For healthy pregnant women, staying active and exercising at the appropriate intensity is generally a recommendation, however not in all cases.
Unfortunately, if any of the below are relevant to you then it is advised to avoid heavy exercise until after your pregnancy.
- A sedentary lifestyle
- Severe anaemia
- Persistent second or third trimester bleeding
- Pre-eclampsia/pregnancy-induced hypertension
The effects of pregnancy
Hormonal and postural changes make pregnant women far more susceptible to injuries and problems such as joint misalignment, muscle imbalance and motor skill decline.
These changes may start very early and gradually become more significant throughout the pregnancy.
Some things you may notice include:
- Weight gain
- Morning sickness
- Bigger breasts and uterus
- Increased heart rate
- Postural changes
- Hormonal changes
- Changes in centre of gravity
- Reduced pelvic girdle stability
- Weaker pelvic floor
Relaxin (No, unfortunately i’m not talking about putting your feet up)
During pregnancy, relaxin (a hormone released from the first trimester) softens ligaments, cartilage and the cervix, allowing these tissues to lengthen when it comes to the delivery.
The effects of relaxin mean that joints throughout the body are potentially more vulnerable so should not be overly stressed, for example through vigorous stretching.
Exactly how long relaxin stays in the body post-birth varies between mothers. Five months is the length of time often mentioned, although estimates vary from three months right up to 1 year. In reality, the hormone can be present for as long as the mother is breast-feeding, which may be up to two years.
As a mother you are the best judge and will know when your joints no longer feel loose.
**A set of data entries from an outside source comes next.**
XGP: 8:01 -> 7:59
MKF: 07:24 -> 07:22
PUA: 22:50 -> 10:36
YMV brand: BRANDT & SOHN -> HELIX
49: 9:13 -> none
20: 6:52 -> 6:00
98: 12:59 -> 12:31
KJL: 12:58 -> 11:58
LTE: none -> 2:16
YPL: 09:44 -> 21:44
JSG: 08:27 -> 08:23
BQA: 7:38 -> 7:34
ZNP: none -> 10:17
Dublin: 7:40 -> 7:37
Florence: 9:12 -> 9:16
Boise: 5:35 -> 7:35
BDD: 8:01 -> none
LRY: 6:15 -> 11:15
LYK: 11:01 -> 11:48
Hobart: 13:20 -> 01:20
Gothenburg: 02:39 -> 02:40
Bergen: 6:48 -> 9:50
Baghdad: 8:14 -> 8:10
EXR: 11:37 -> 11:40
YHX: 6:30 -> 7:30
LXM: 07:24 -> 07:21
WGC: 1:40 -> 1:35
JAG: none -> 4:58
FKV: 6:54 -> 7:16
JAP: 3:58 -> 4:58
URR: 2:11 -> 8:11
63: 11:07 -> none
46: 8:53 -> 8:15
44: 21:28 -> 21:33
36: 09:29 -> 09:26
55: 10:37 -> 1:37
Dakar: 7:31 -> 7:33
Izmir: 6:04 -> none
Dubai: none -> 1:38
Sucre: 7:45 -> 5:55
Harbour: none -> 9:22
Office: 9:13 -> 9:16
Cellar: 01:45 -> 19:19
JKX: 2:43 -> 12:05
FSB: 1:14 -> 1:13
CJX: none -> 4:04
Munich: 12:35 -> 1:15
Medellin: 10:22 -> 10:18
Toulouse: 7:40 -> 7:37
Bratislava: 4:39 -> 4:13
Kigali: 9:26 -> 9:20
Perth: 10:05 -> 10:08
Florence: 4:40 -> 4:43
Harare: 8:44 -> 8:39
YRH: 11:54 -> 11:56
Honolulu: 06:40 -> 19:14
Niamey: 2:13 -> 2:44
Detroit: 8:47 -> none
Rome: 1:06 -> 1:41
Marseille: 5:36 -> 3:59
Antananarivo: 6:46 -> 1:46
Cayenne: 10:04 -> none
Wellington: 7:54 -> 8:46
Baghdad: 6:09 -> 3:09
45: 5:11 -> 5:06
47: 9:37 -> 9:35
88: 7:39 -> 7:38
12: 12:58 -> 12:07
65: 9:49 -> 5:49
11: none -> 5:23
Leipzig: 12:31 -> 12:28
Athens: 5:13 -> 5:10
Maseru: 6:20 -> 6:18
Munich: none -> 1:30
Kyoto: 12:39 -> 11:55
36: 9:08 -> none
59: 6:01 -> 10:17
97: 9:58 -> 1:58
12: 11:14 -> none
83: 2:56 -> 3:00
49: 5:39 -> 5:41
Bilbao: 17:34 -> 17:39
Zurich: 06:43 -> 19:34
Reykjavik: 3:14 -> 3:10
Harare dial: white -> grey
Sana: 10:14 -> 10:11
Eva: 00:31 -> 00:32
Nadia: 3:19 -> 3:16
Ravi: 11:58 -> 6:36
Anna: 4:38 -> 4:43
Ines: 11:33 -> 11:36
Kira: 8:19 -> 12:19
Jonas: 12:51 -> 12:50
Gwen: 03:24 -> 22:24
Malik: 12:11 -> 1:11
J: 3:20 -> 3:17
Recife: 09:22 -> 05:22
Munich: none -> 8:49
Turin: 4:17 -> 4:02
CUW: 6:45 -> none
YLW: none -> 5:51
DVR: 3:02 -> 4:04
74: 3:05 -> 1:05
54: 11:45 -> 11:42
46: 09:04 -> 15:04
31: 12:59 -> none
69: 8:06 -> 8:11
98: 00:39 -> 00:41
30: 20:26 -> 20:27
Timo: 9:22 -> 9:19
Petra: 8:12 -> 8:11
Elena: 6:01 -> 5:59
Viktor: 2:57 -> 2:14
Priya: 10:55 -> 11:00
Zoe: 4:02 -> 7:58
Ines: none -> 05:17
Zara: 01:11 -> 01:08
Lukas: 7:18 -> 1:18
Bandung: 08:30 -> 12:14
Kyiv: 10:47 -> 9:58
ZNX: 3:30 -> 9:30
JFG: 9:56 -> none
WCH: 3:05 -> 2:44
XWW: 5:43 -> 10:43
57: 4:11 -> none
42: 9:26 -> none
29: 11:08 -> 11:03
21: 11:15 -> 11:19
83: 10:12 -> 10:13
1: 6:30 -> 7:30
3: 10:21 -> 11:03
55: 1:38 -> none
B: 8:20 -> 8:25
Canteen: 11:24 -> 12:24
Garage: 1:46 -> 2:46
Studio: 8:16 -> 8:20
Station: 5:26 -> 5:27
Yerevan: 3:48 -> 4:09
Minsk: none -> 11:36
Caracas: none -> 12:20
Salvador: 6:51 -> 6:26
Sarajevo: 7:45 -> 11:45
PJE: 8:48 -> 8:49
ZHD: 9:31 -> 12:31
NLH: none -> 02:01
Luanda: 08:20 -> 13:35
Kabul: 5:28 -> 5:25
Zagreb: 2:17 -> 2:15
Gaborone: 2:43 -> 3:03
Abdominal muscles and posture
The abdominal muscles start to lengthen and stretch as the baby grows. This changes the body’s centre of gravity, which may affect balance.
It may also lead to changes in posture which may contribute to lower back, neck and shoulder pain.
As you’ve probably been told a million and one times already, whether that be by myself, your doctor, midwife etc., you should avoid all physical stress for two weeks after birth (i.e. ‘don’t carry anything heavier than the baby’) and you should wait for a minimum of six weeks after delivery toÂ resume your full daily activities .
It is also advised that women who had their baby by C-Section shouldn’t exercise for 12 weeks after delivery to allow proper healing time.
In both pre and post-natal periods, exercises should be provided with the aim of strengthening the pelvic floor muscles. As the uterus grows, these muscles become overly stressed and start to sag.
This can unfortunately cause a few potential problems, some of which aren’t the most pleasant like urinary incontinence (yes, thats pretty much the medical term for when we wet ourselves)
If you’re pregnant then you should always exercise according to how you are feeling. If you’re anything like I was then you will likely be more vulnerable to nausea, dizziness and maybe even fainting.
Pregnant women should avoid:
- Exercise lying on your back after 16 weeks
- Exercising to the point of exhaustion (the goal is to maintain activity, rather than improve fitness)
- Heavy, uncontrolled, isometric or prolonged resistance work above the head
- Leg adduction and abduction against a resistance
- Loaded forward flexion
- Rapid changes in direction or position
- Exercise with a risk of falling or abdominal trauma
- Abdominal exercises (focus instead on posture, mobility and pelvic floor)
Post-natal adaptations and considerations
The focus should be to re-educate posture and joint alignment, address muscle imbalances, improve stability and motor skills, and pelvic floor function.